HOW refreshing last week to read of the call by Pendle’s new mayor for more young people to become involved in local politics.

It says a lot about the point he is making that Coun Nadeem Ahmed should find himself being singled out as Lancashire’s youngest first citizen at the not-that-young age of 32.

He is almost a veteran already in political terms as he has already been a Liberal Democrat councillor in Nelson’s Whitefield ward for seven years, but makes a very sound argument when he says that not nearly enough young people are showing an interest in their immediate communities.

He said: “There is a real shortage of younger councillors, particularly young Asian women.

“Most of my friends just think it is boring, or something for older people, but more young people need to stand up for their communities and help make their areas a better place.

"There is no use complaining that nothing is ever done, or that something is bad.

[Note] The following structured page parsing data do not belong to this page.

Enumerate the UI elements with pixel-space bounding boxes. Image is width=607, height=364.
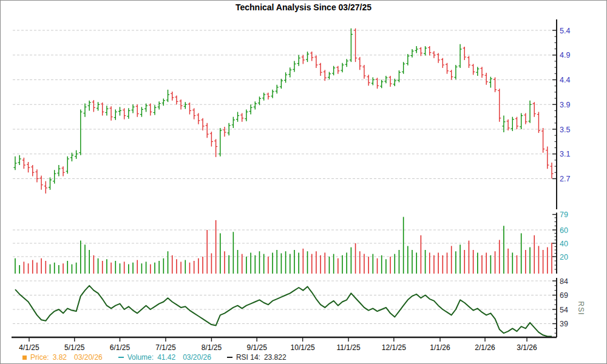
ohlc-bar	[310, 52, 313, 61]
rsi-legend-icon	[227, 357, 232, 358]
ohlc-bar	[166, 90, 169, 102]
ohlc-bar	[57, 165, 60, 176]
ohlc-bar	[83, 104, 86, 117]
ohlc-bar	[131, 104, 134, 113]
ohlc-bar	[35, 169, 38, 182]
axes	[552, 19, 557, 337]
ohlc-bar	[306, 52, 309, 62]
ohlc-bar	[206, 123, 209, 138]
ohlc-bar	[110, 106, 113, 120]
ohlc-bar	[40, 175, 43, 189]
price-axis-tick-label: 3.1	[560, 150, 570, 158]
legend-volume: Volume: 41.42 03/20/26	[118, 353, 211, 362]
ohlc-bar	[288, 67, 291, 77]
volume-axis-tick-label: 79	[560, 211, 568, 219]
price-axis-tick-label: 3.5	[560, 126, 570, 134]
x-tick-label: 3/1/26	[517, 343, 537, 352]
ohlc-bar	[97, 102, 100, 110]
ohlc-bar	[515, 117, 518, 129]
x-tick-label: 10/1/25	[291, 343, 315, 352]
ohlc-bar	[219, 128, 222, 157]
price-axis-tick-label: 5.4	[560, 27, 570, 35]
ohlc-bar	[376, 78, 379, 89]
ohlc-bar	[297, 55, 300, 66]
rsi-line	[15, 286, 552, 337]
ohlc-bar	[127, 108, 130, 118]
ohlc-bar	[467, 56, 470, 68]
ohlc-bar	[537, 112, 540, 133]
legend-price-date: 03/20/26	[74, 353, 103, 362]
chart-title: Technical Analysis Since 03/27/25	[1, 2, 606, 12]
ohlc-bar	[332, 66, 335, 75]
ohlc-bar	[398, 70, 401, 83]
ohlc-bar	[266, 93, 270, 99]
technical-analysis-chart: 5.44.94.43.93.53.12.77960402084695439RSI…	[0, 0, 607, 364]
legend-volume-label: Volume:	[127, 353, 154, 362]
ohlc-bar	[88, 101, 91, 111]
volume-bars	[15, 217, 552, 274]
ohlc-bar	[432, 51, 435, 58]
x-tick-label: 2/1/26	[475, 343, 495, 352]
ohlc-bar	[293, 61, 296, 72]
ohlc-bar	[271, 90, 274, 98]
ohlc-bar	[245, 109, 248, 121]
ohlc-bar	[49, 177, 52, 189]
ohlc-bar	[528, 101, 531, 123]
legend-rsi-label: RSI 14:	[236, 353, 260, 362]
ohlc-bar	[463, 47, 466, 60]
ohlc-bar	[380, 80, 383, 89]
ohlc-bar	[188, 103, 191, 115]
legend-volume-value: 41.42	[157, 353, 175, 362]
rsi-axis-tick-label: 39	[560, 320, 568, 328]
volume-axis-tick-label: 60	[560, 226, 568, 235]
ohlc-bar	[446, 63, 449, 74]
ohlc-bar	[232, 117, 235, 128]
ohlc-bar	[502, 116, 505, 133]
ohlc-bar	[350, 29, 353, 62]
ohlc-bar	[149, 104, 152, 116]
ohlc-bar	[428, 46, 431, 55]
legend-price: Price: 3.82 03/20/26	[22, 353, 103, 362]
ohlc-bar	[22, 158, 25, 169]
ohlc-bar	[314, 56, 317, 68]
x-tick-label: 1/1/26	[430, 343, 450, 352]
ohlc-bar	[53, 170, 56, 183]
ohlc-bar	[480, 67, 483, 78]
ohlc-bar	[371, 77, 375, 85]
ohlc-bar	[262, 93, 265, 101]
ohlc-bar	[276, 85, 279, 94]
ohlc-bar	[153, 105, 156, 115]
volume-legend-icon	[118, 357, 124, 358]
volume-axis-tick-label: 20	[560, 253, 568, 261]
ohlc-bar	[258, 96, 261, 105]
ohlc-bar	[118, 107, 121, 115]
volume-axis-tick-label: 40	[560, 240, 568, 248]
rsi-axis-title: RSI	[577, 301, 585, 315]
ohlc-bar	[454, 65, 457, 79]
legend-price-value: 3.82	[53, 353, 67, 362]
ohlc-bar	[550, 163, 553, 178]
ohlc-bar	[158, 101, 161, 109]
ohlc-bar	[354, 29, 357, 62]
ohlc-bar	[367, 75, 370, 86]
ohlc-bar	[472, 64, 475, 75]
ohlc-bar	[105, 106, 108, 115]
ohlc-bar	[424, 46, 427, 55]
legend-rsi: RSI 14: 23.822	[227, 353, 287, 362]
ohlc-bar	[410, 49, 413, 58]
ohlc-bar	[358, 57, 361, 70]
ohlc-bar	[541, 128, 544, 153]
ohlc-bar	[345, 59, 348, 67]
x-tick-label: 8/1/25	[202, 343, 222, 352]
ohlc-bar	[419, 47, 422, 56]
ohlc-bar	[284, 72, 287, 83]
x-tick-label: 5/1/25	[64, 343, 85, 352]
x-tick-label: 7/1/25	[155, 343, 176, 352]
legend-rsi-value: 23.822	[264, 353, 287, 362]
ohlc-bar	[175, 96, 178, 105]
ohlc-bar	[336, 66, 339, 74]
price-axis-tick-label: 4.9	[560, 51, 570, 59]
ohlc-bar	[406, 54, 409, 66]
price-axis-tick-label: 2.7	[560, 175, 570, 183]
ohlc-bar	[485, 73, 488, 85]
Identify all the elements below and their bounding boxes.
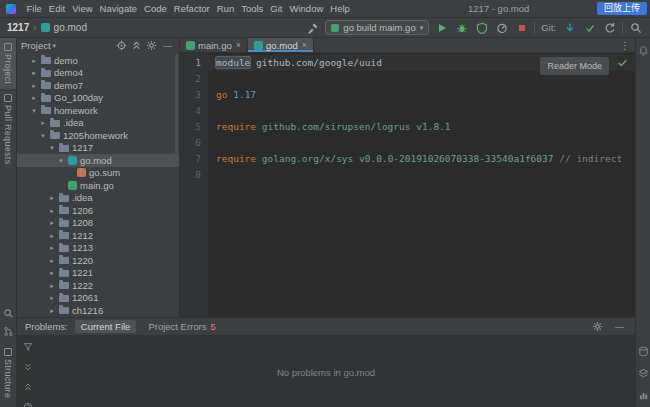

"You can do something about it and make a difference. There is a lot of talent out there and it could be put to very good use locally.”

He’s quite right of course about young people, women, and particularly young Asian women.

Decisions on priorities, and where dwindling amounts of cash should be spent, are being made now in local government which will affect today’s twenty-year-olds for the rest of their lives.

It would be great if they stood up to be counted and brought a new outlook and atmosphere into our town halls, many of which sorely need revitalising.

Councils need to be composed of a cross-section of the community they serve.

Blackburn with Darwen, for example, statistically has a population which is much younger than the national average, but is barely represented in the council chamber.

Too many councillors are retired, or semi-retired and, like me, in their fifties or sixties – and hardly best placed to make decisions about important areas like education when they might not have had any personal involvement with it through their own children for at least a decade.

How refreshing, and perhaps brave too, of Coun Ahmed to emphasise encouragement for the involvement of more young Asian women in local government.

What a contrast to the attitude of leading Blackburn councillor and Lancashire Council of Mosques chairman Coun Salim Mulla who spoke out two weeks ago against a report calling for a greater involvement of women in the running of mosques.

He accepted that there is not a single woman on the management committees of any of the county’s 100 mosques, but asserted: ‘There is no need to change a situation that is working’.